Minnesota United players take to the pitch at Allianz Field for training on April 3, 2019.
Christine T. Nguyen | MPR News

Minnesota United plays its first match at the new Allianz Field in St. Paul this weekend, filled with ambition not just for the team, but for the very ground on which it will play.

Minnesota United FC wants "to have the best grass field or one of the best grass fields in the world — not just in our league," said Manny Lagos, the club's sporting director and a former pro player himself.

"I think this stadium is a stage," he said. "We are just excited for our players to step on it and perform."

Assistant groundskeeper Mitch Ronning cuts the grass at Allianz Field.
Assistant groundskeeper Mitch Ronning cuts grass at Allianz Field on April 2, 2019. The grass was grown in Colorado and shipped to Minnesota.
Christine T. Nguyen | MPR News

When the Loons play New York City FC on Saturday, they'll take to a custom-built turf soccer pitch.

Head groundskeeper Ryan Moy said conversations about how to build the pitch began years ago.

Moy comes to soccer from the golf world, after working for a dozen years at Hazeltine National Golf Club in Chaska. He said the soccer field is built using the turf technology developed by the USGA.

Perfect grass takes a combination of many things, starting with a system buried almost a foot underground.

"We have a hydronic heating system that we can manually control and we can set the root zone temperature. ... Right now, for example, it's set at 65 degrees," he said. "So, underneath your feet right now, although the ambient temperature is — what 40, 45, maybe 50 when the sun is out? This is a constant temperature that this plant is living in at 65."

The system is sandwiched in with a subbase of gravel and 10 inches of sand, all designed to help the field drain fast even in the face of those big summer superstorms. 
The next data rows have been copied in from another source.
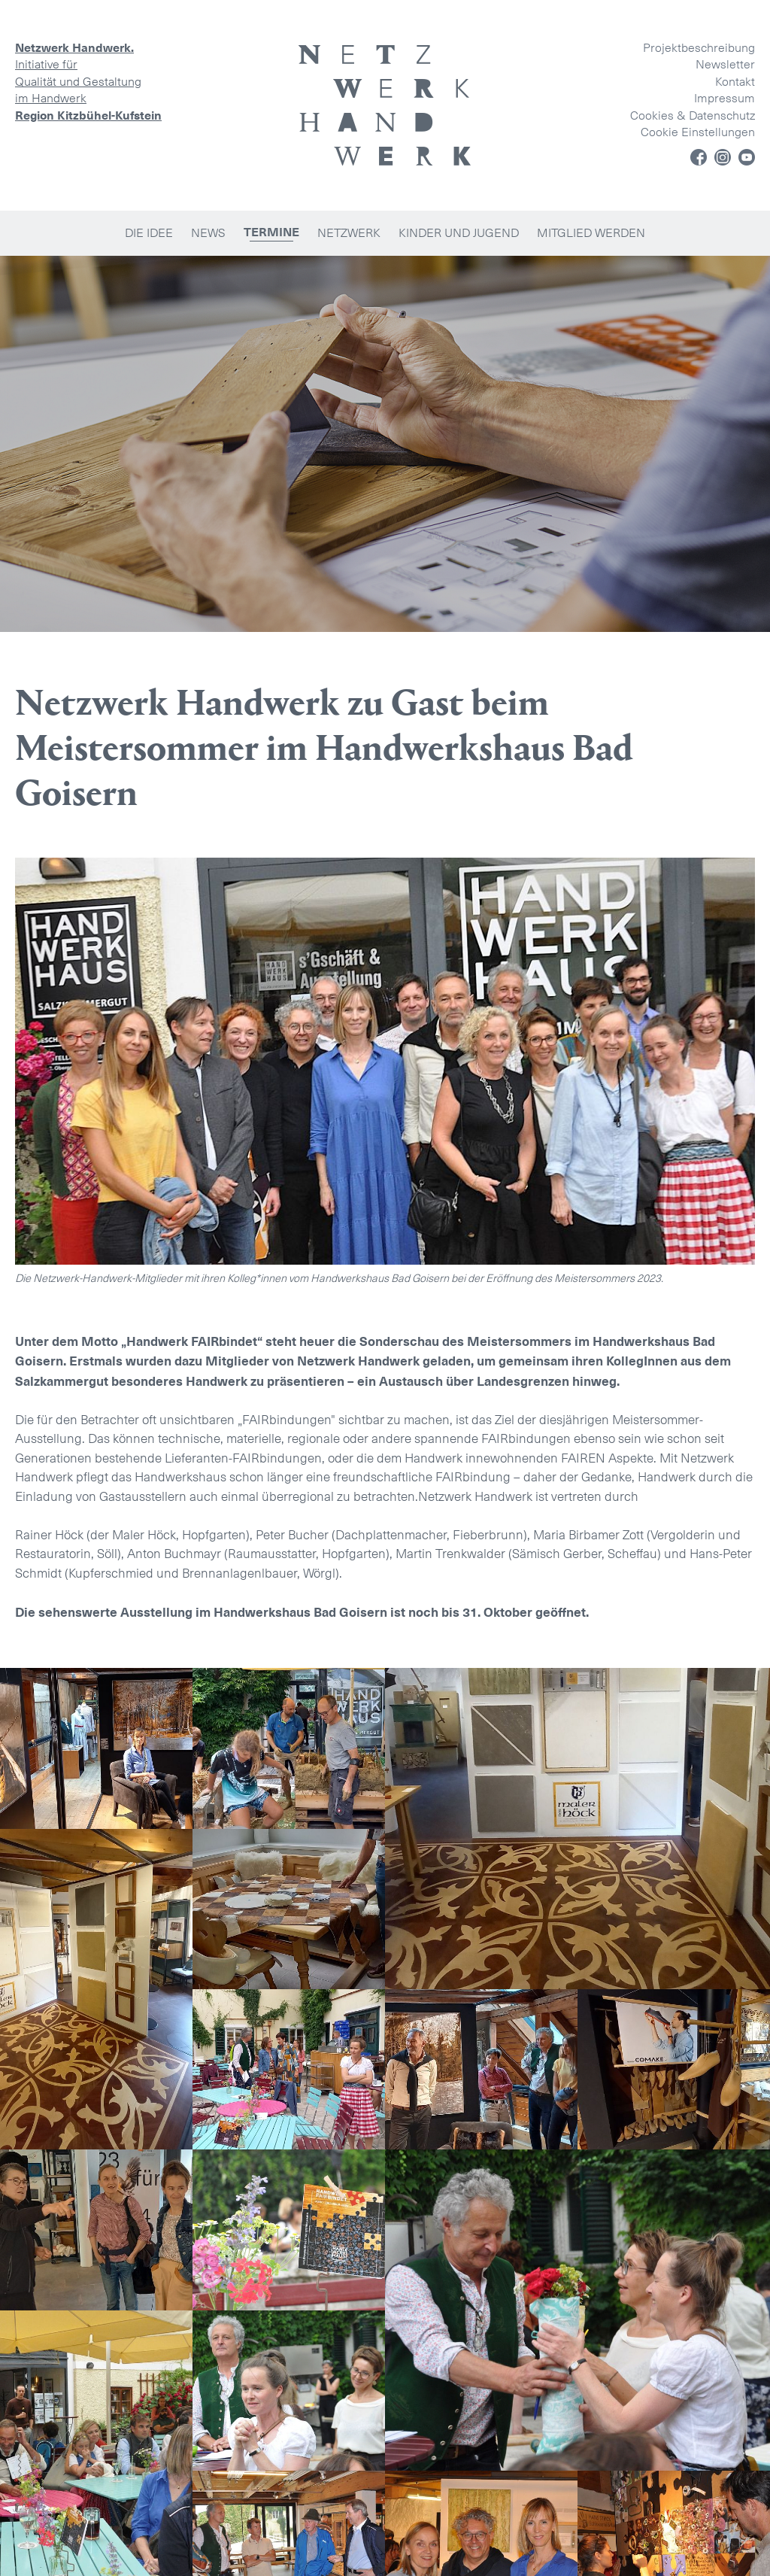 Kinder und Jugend (459, 233)
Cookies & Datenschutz (692, 115)
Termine (271, 232)
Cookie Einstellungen (698, 132)
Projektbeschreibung (699, 48)
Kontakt (735, 81)
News (208, 233)
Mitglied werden (591, 233)
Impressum (724, 98)
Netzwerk (348, 233)
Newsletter (725, 64)
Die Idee (149, 233) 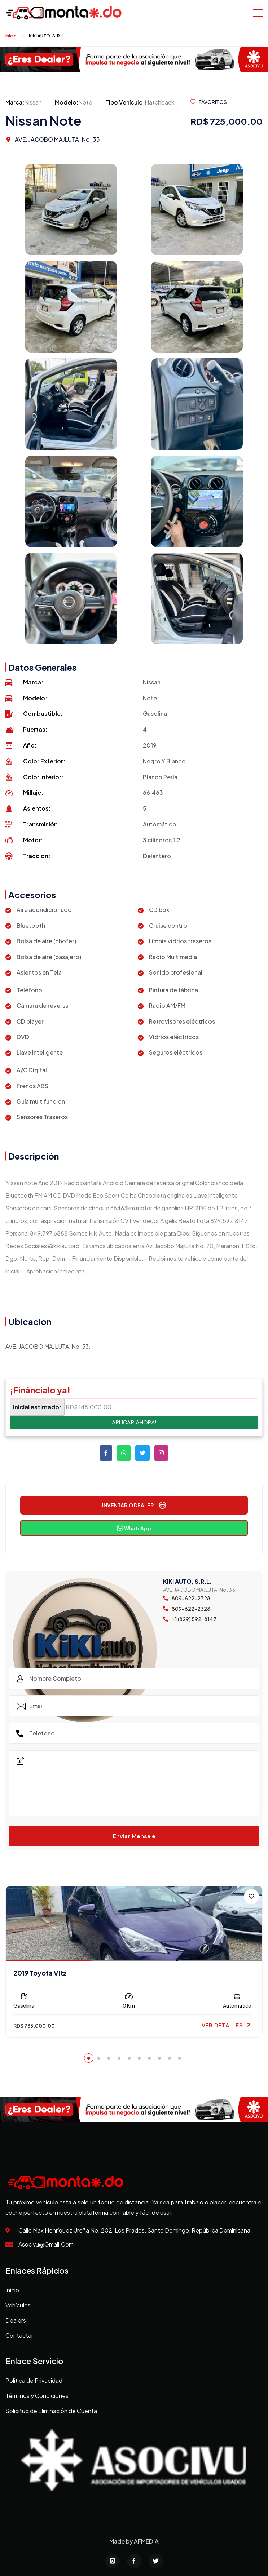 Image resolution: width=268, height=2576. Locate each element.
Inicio (11, 36)
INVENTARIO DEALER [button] (134, 1505)
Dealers (15, 2320)
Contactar (19, 2335)
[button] (88, 2058)
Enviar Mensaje (134, 1836)
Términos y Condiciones (37, 2395)
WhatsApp (134, 1527)
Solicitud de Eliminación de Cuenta (51, 2411)
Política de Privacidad (33, 2380)
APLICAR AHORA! (134, 1422)
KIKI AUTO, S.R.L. (47, 36)
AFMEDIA (146, 2541)
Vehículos (18, 2305)
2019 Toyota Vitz (40, 1973)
Grow lights are used to help keep the grass green at Allianz Field.
Grow lights are used to help keep the grass green at Allianz Field. The stadium also features a heated field.
Christine T. Nguyen | MPR News

Above ground, an array of grow lights mounted on a mobile gantry stretches the width of the southern end of the field. Allianz Field has a roof over the seats that casts a shadow depending on the sun's position. Moy said the lights even out the growth in the darker areas.

Of course, this week's snowstorm is a reminder to Moy that he has to be ready for anything.

"We're feeling pretty good, thrown a bit of a curveball here, but we are rolling with the punches," he said.

Moy said Allianz Field is also built with snow in mind. The undersoil heating and drainage systems will melt a lot of snow. Moy said they've already been doing that for a couple of months during the winter.

"We also have snow-pushers we can attach to our tractors and we can move snow," he said. 

Moy's not fazed by the storm. He put on a Ryder Cup at Hazeltine. He said this is just another go-around for him and his team.

The ongoing challenge is to maintain the turf. Soccer players love real grass, but games can be hard on it, so there's repair work to be done. And then there's the constant job of keeping the field healthy.

The opener is sold out. Allianz Field holds 20,000 seats and there are about 14,500 season ticket holders. Team officials say the remaining 5,500 tickets were gone in 90 seconds.